Bracket, a clinical trial technology and specialty services provider, has randomized its first patient using Precision Block Design (PBD) technology integrated in its clinical IRT platform, including its mobile application. The first RTSM provider to develop and utilize the novel PBD method, Bracket is minimizing selection bias, reducing predictability of treatments and improving patient randomization by balancing known and unknown prognostic factors across comparative groups.
“The statistics group at Bracket is committed to generating the highest quality randomization lists and the development of Precision Block Design is a true testament to their dedication,” said Jeff Kinell, CEO at Bracket. “This technology ensures block patterns are uniform and we look forward to maintaining the integrity of controlled clinical studies through this innovative solution to patient randomization.”

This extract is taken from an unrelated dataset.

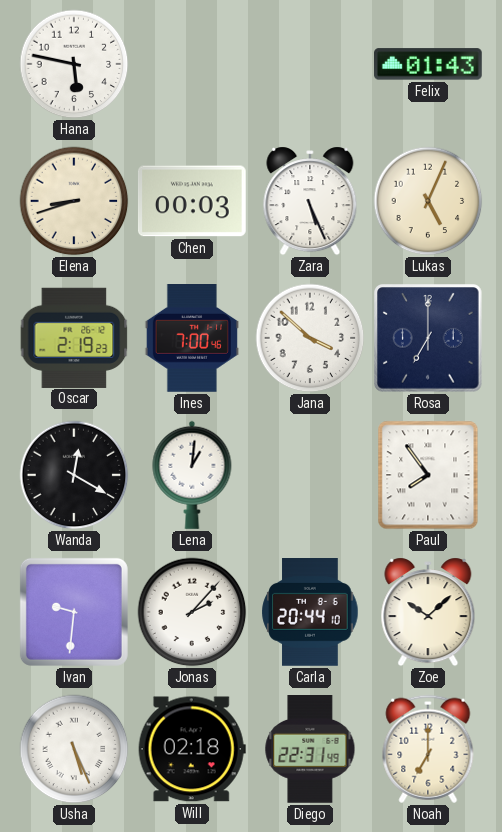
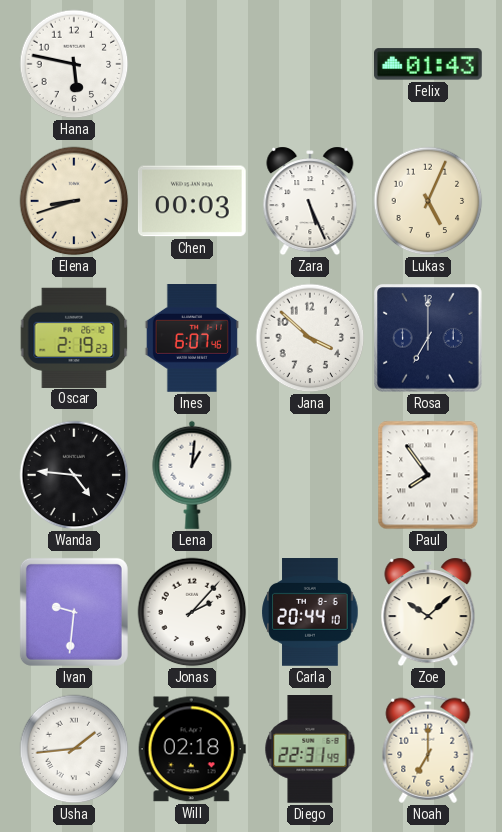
Ines: 7:00 -> 6:07
Wanda: 12:20 -> 4:46
Usha: 5:26 -> 1:44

Randomization is a core component in the design and implementation of RTSM in clinical trials and Bracket developed PBD for sponsors who want or need to utilize block pattern distribution in their randomization lists when using Bracket RTSM. Randomization designs including those with a high number of strata or low number of slots lend themselves best to the utilization of this method.
To ensure equal representation across all permutations, PBD guarantees a uniform distribution of block patterns within each stratum. As a result, PBD does not require acceptance tests nor does it add additional time or costs to the creation of the randomization list. These benefits make PBD a win-win solution as it reduces selection bias and predictability while maintaining time and cost efficiencies.
“At Bracket, we’ve created new programming standards, crafted training, updated standard system requirements, and modified our SOPs. Maintaining the maximum level of integrity in our randomization technology is our highest priority,” said Dr. Scott Hamilton, principal biostatistician at Bracket.
To date, PBD has been successfully utilized by Bracket in four separate clinical trials.